Copy exactly the lines of the material below that run from the one containing "Новинарство и комуникологија" through the one containing "2023 ポチ袋 ～和風～". Copy no other lines.

------------

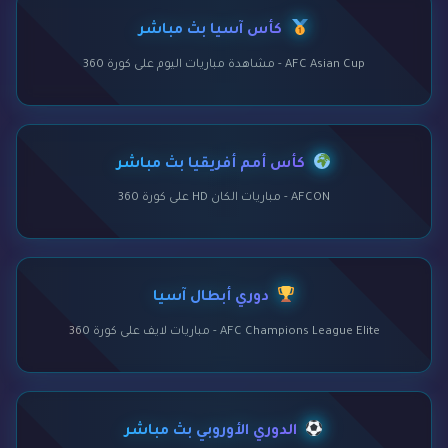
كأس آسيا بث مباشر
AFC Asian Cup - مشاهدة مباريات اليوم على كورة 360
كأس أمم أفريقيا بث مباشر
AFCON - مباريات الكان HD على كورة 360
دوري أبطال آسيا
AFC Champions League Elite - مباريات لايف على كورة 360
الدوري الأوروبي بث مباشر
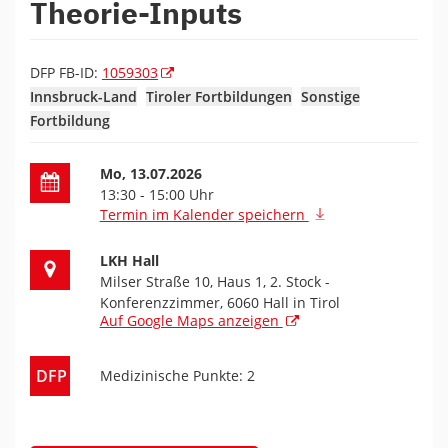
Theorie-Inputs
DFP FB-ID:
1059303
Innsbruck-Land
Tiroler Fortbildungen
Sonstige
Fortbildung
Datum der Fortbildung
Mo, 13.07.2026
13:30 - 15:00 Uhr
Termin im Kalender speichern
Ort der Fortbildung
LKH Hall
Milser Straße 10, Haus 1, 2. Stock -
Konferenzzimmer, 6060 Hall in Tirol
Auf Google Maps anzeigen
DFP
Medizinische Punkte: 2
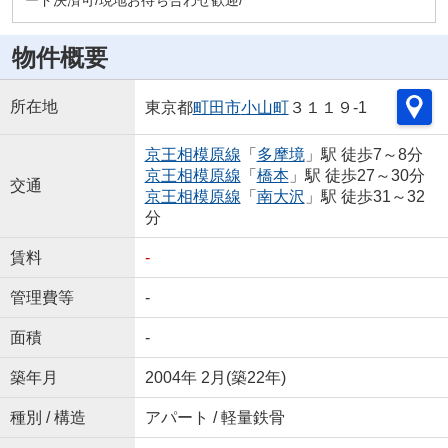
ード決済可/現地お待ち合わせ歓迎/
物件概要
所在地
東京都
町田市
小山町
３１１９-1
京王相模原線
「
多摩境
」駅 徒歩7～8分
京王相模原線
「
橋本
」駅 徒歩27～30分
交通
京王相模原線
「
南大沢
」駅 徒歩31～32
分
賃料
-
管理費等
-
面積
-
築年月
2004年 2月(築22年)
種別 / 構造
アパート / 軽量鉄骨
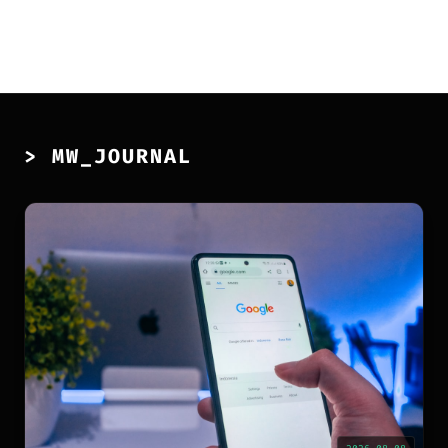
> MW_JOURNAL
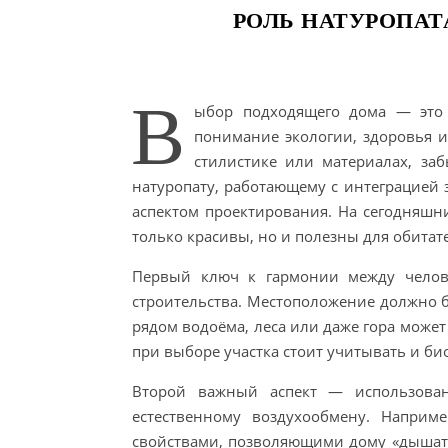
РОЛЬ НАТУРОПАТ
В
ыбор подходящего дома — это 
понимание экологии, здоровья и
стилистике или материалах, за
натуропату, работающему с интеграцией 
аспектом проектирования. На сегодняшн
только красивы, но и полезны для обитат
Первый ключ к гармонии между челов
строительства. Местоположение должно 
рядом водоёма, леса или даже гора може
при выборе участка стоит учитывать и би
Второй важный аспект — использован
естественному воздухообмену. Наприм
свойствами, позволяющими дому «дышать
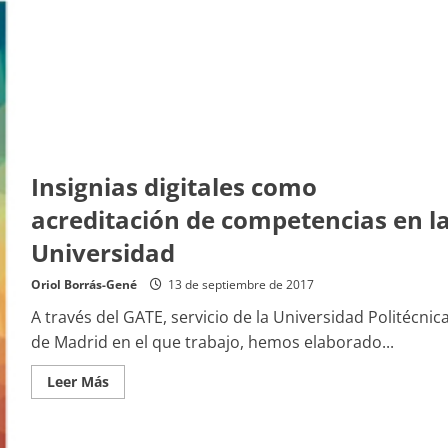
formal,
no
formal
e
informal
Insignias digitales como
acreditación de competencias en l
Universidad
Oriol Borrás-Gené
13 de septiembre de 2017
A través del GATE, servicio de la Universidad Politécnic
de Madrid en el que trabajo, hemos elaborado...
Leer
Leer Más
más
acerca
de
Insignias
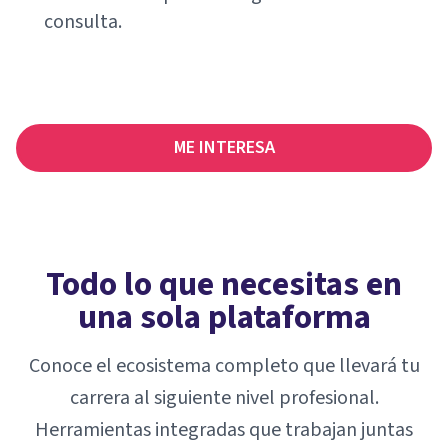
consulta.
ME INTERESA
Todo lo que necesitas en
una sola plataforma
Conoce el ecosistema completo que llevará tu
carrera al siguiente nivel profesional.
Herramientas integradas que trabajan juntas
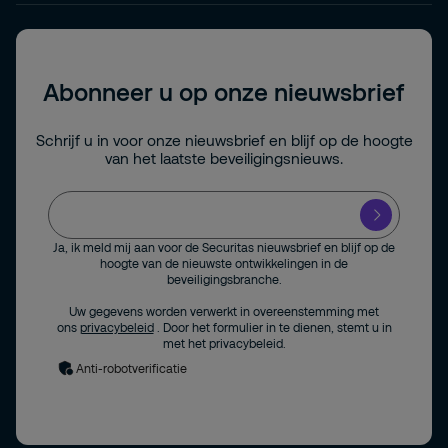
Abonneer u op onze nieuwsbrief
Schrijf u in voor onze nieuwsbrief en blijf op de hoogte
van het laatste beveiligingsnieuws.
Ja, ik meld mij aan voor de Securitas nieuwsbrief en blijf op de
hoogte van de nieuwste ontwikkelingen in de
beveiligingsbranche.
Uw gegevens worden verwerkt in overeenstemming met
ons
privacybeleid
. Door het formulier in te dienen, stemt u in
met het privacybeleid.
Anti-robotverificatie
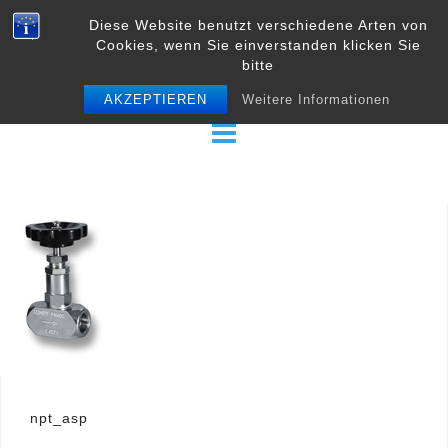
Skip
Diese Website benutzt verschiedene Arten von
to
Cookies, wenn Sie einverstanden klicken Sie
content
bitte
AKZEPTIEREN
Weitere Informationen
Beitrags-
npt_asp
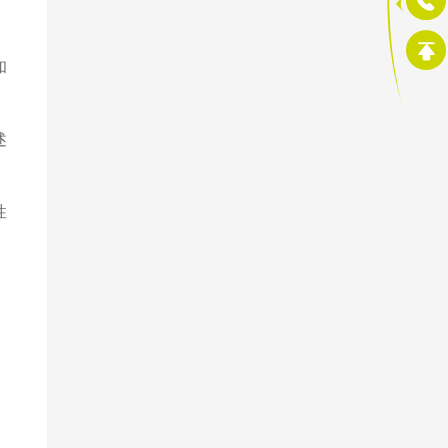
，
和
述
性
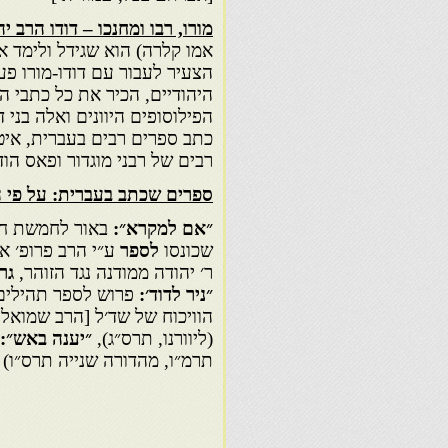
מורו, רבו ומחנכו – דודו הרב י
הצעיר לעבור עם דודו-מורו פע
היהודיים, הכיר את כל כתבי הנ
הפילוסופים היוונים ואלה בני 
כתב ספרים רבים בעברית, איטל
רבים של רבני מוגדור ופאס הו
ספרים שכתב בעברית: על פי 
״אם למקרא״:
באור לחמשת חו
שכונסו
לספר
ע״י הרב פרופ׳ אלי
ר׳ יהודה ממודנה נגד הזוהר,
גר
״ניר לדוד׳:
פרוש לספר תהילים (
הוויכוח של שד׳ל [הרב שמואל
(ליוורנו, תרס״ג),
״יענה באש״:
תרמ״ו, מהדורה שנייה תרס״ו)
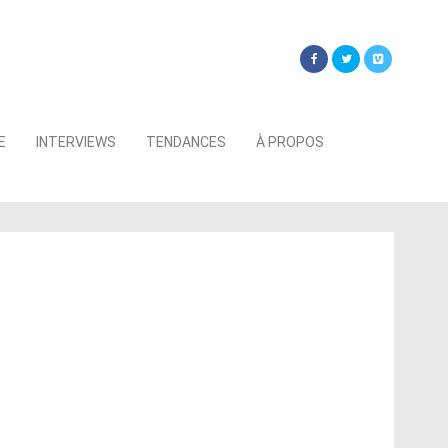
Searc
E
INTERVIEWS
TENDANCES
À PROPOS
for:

------------

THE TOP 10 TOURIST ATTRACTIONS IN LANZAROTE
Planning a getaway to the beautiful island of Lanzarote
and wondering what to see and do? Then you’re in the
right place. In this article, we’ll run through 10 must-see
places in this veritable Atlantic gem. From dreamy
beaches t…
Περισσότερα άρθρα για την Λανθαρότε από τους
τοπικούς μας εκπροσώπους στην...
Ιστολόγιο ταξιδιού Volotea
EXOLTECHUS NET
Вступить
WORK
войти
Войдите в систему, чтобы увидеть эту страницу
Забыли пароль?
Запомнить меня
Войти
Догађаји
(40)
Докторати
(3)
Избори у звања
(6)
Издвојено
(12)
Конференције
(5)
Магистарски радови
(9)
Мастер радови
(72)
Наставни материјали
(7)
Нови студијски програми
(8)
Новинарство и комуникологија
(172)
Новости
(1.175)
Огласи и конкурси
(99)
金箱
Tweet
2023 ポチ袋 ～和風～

------------

→ **Solution to this problem**
Новинарство и комуникологија
(172)
Новости
(1.175)
Огласи и конкурси
(99)
金箱
Tweet
2023 ポチ袋 ～和風～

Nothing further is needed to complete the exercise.